ABOUT THIS TASK: One number is all that is asked for: the number of lines below that hold the string "blog".

ENTRIES SHOWN:
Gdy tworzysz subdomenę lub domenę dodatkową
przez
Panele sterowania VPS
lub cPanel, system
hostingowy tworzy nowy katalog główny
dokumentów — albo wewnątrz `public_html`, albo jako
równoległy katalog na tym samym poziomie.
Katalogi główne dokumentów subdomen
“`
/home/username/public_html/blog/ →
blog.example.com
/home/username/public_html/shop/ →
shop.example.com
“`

SOLUTION TO THE EXERCISE: 2